Bug 7746

Summary: Mail::SPF returns apparently defunct explanation URL for SPF failures
Product: Spamassassin Reporter: John Hardin <jhardin>
Component: PluginsAssignee: SpamAssassin Developer Mailing List <dev>
Status: NEW ---    
Severity: normal CC: brian, jhardin
Priority: P2    
Version: SVN Trunk (Latest Devel Version)   
Target Milestone: Undefined   
Hardware: PC   
OS: Linux   
Whiteboard:

Description John Hardin 2019-08-23 18:12:59 UTC
When SPF fails, the generated SA rule hit header contains a URL for explaining the rejection, for example:

SPF_FAIL SPF: sender does not match SPF record (fail)
    *      [SPF failed: Please see
    http://www.openspf.net/Why?s=mfrom;id=wondersofalaska%40teesfortogo.com;ip=216.194.119.194;r=ga.impsec.org]

The openspf.net (and openspf.org) websites appear to be having long-term reachability issues and may be defunct, so this URL isn't currently very useful.

If openspf.net *is* defunct, we should provide an analysis URL that works, or not provide it at all.

The URL is currently the default as provided by Mail::SPF (which is fairly old now).

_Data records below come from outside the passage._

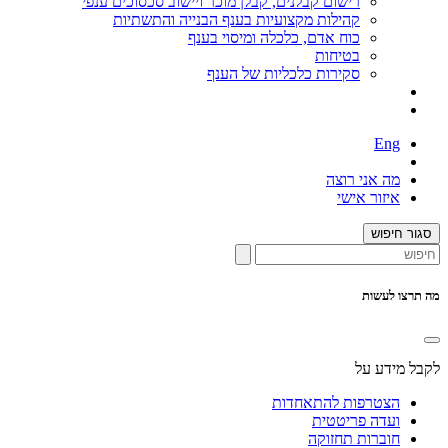
רישום קבלנים, קבלן מוכר ויישוב סכסוכים ענפי
קהילות מקצועיות בענף הבנייה והתשתיות
כוח אדם, כלכלה ומיסוי בענף
בטיחות
סקירות כלכליות של הענף
Eng
מה אני רוצה
איזור אישי
סגור חיפוש
מה תרצו לעשות
לקבל מידע על
הצטרפות להתאחדות
ועדה פריטטית
חוברות תחזוקה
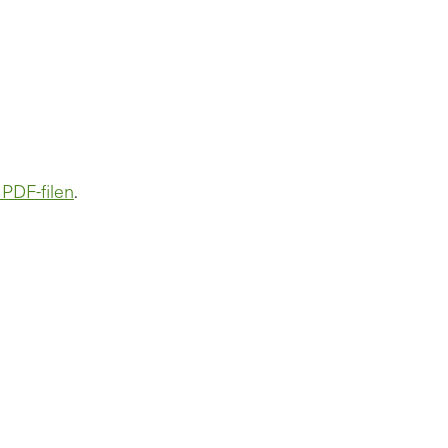
 PDF-filen
.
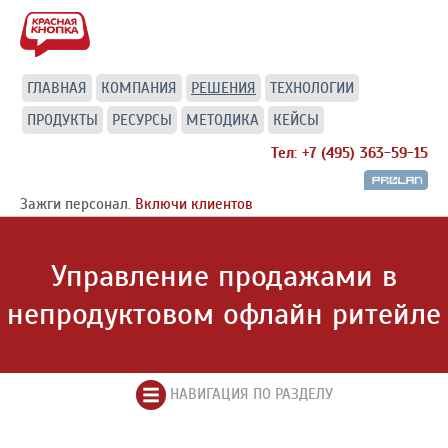
ГЛАВНАЯ
КОМПАНИЯ
РЕШЕНИЯ
ТЕХНОЛОГИИ
ПРОДУКТЫ
РЕСУРСЫ
МЕТОДИКА
КЕЙСЫ
Тел: +7 (495) 363-59-15
Зажги персонал.
Включи клиентов
Управление продажами в
непродуктовом офлайн ритейле
НАВИГАЦИЯ ПО РАЗДЕЛУ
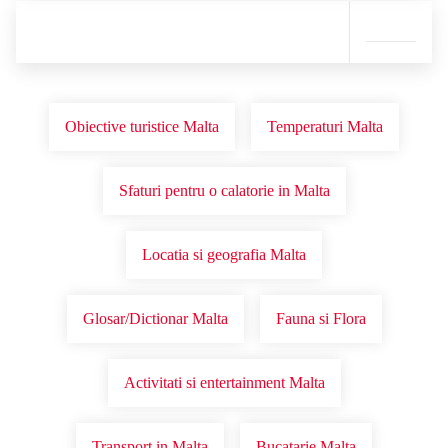
Obiective turistice Malta
Temperaturi Malta
Sfaturi pentru o calatorie in Malta
Locatia si geografia Malta
Glosar/Dictionar Malta
Fauna si Flora
Activitati si entertainment Malta
Transport in Malta
Bucatarie Malta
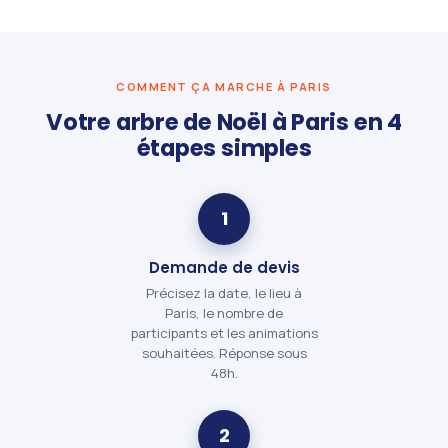
COMMENT ÇA MARCHE À PARIS
Votre arbre de Noël à Paris en 4
étapes simples
1
Demande de devis
Précisez la date, le lieu à
Paris, le nombre de
participants et les animations
souhaitées. Réponse sous
48h.
2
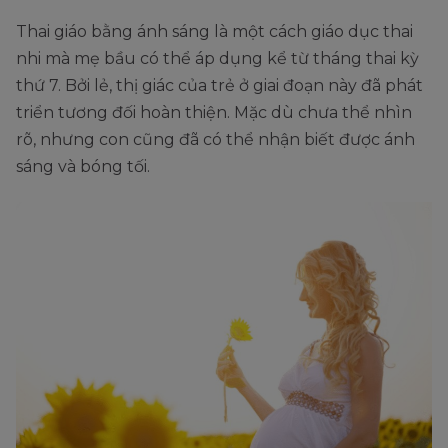
Thai giáo bằng ánh sáng là một cách giáo dục thai
nhi mà mẹ bầu có thể áp dụng kể từ tháng thai kỳ
thứ 7. Bởi lẻ, thị giác của trẻ ở giai đoạn này đã phát
triển tương đối hoàn thiện. Mặc dù chưa thể nhìn
rõ, nhưng con cũng đã có thể nhận biết được ánh
sáng và bóng tối.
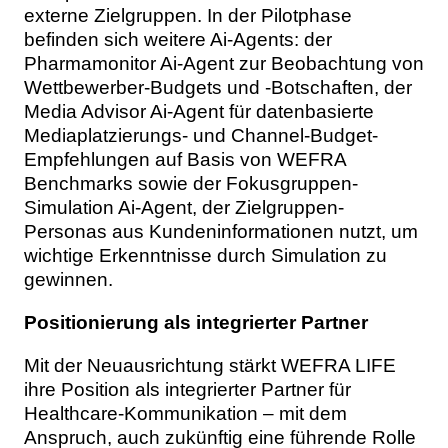
externe Zielgruppen. In der Pilotphase
befinden sich weitere Ai-Agents: der
Pharmamonitor Ai-Agent zur Beobachtung von
Wettbewerber-Budgets und -Botschaften, der
Media Advisor Ai-Agent für datenbasierte
Mediaplatzierungs- und Channel-Budget-
Empfehlungen auf Basis von WEFRA
Benchmarks sowie der Fokusgruppen-
Simulation Ai-Agent, der Zielgruppen-
Personas aus Kundeninformationen nutzt, um
wichtige Erkenntnisse durch Simulation zu
gewinnen.
Positionierung als integrierter Partner
Mit der Neuausrichtung stärkt WEFRA LIFE
ihre Position als integrierter Partner für
Healthcare-Kommunikation – mit dem
Anspruch, auch zukünftig eine führende Rolle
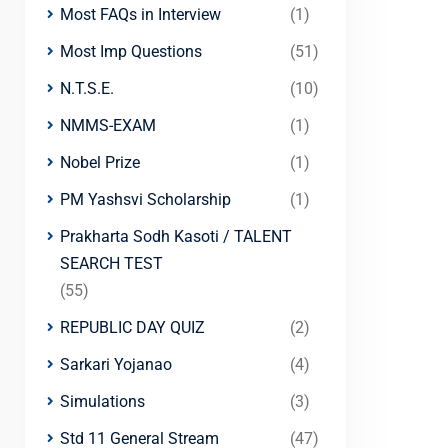
Most FAQs in Interview
(1)
Most Imp Questions
(51)
N.T.S.E.
(10)
NMMS-EXAM
(1)
Nobel Prize
(1)
PM Yashsvi Scholarship
(1)
Prakharta Sodh Kasoti / TALENT
SEARCH TEST
(55)
REPUBLIC DAY QUIZ
(2)
Sarkari Yojanao
(4)
Simulations
(3)
Std 11 General Stream
(47)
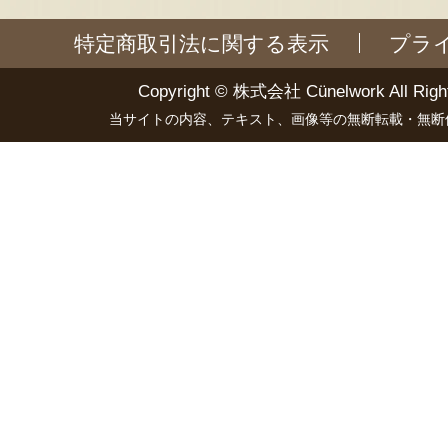
特定商取引法に関する表示
プラ
Copyright ©
株式会社 Cünelwork
All Righ
当サイトの内容、テキスト、画像等の無断転載・無断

It is possible to override it - see https://metacpan.org/pod/Mail::SPF::Server

An upstream bug should probably be filed with CPAN to get the default fixed, but that doesn't help current SA installs, so we should probably override anyway.
Comment 2 Brian Kendig 2021-08-06 14:36:43 UTC
It looks like openspf.org has been replaced by open-spf.org, which does have a "Why" page in place: http://www.openspf.org/Why

If this is a legitimate site, then all that needs to be done is to add a dash to the URL that SpamAssassin displays.

Otherwise, the "Please see" URL should be removed from the descriptions of SPF_FAIL and SPF_HELO_FAIL.